-------- TASK INPUTS

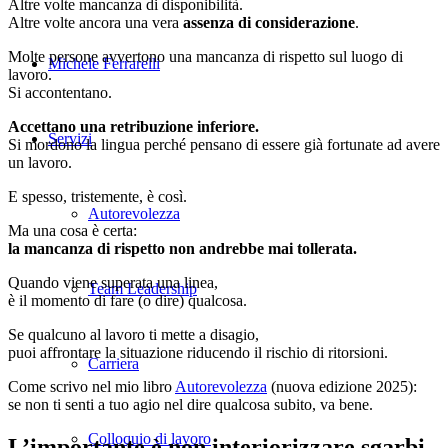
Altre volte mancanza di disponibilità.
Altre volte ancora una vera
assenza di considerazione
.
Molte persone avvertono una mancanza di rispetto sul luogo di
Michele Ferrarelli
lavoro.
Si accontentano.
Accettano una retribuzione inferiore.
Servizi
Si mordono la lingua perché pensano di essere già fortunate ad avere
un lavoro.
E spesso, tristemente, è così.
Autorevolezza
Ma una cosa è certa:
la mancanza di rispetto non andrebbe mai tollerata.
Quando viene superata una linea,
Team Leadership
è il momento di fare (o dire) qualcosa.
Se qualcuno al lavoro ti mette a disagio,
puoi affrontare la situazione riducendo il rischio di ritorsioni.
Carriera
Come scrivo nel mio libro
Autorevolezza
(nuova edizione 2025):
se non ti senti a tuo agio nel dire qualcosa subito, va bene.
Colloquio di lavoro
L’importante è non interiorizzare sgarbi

----------------
-------- TASK INPUTS

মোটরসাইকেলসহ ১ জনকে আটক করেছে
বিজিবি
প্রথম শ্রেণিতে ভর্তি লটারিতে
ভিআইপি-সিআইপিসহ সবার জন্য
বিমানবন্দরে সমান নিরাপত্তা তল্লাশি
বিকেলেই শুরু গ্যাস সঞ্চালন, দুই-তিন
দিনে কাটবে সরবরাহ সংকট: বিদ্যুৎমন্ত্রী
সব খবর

----------------

# [TASK DETAILS]
Copy only this part of the entries above: the line with "E spesso, tristemente, è così.", the line with "L’importante è non interiorizzare sgarbi", and the lines between, all exactly as written.

# [ANSWER TO THE PROBLEM]
E spesso, tristemente, è così.
Autorevolezza
Ma una cosa è certa:
la mancanza di rispetto non andrebbe mai tollerata.
Quando viene superata una linea,
Team Leadership
è il momento di fare (o dire) qualcosa.
Se qualcuno al lavoro ti mette a disagio,
puoi affrontare la situazione riducendo il rischio di ritorsioni.
Carriera
Come scrivo nel mio libro
Autorevolezza
(nuova edizione 2025):
se non ti senti a tuo agio nel dire qualcosa subito, va bene.
Colloquio di lavoro
L’importante è non interiorizzare sgarbi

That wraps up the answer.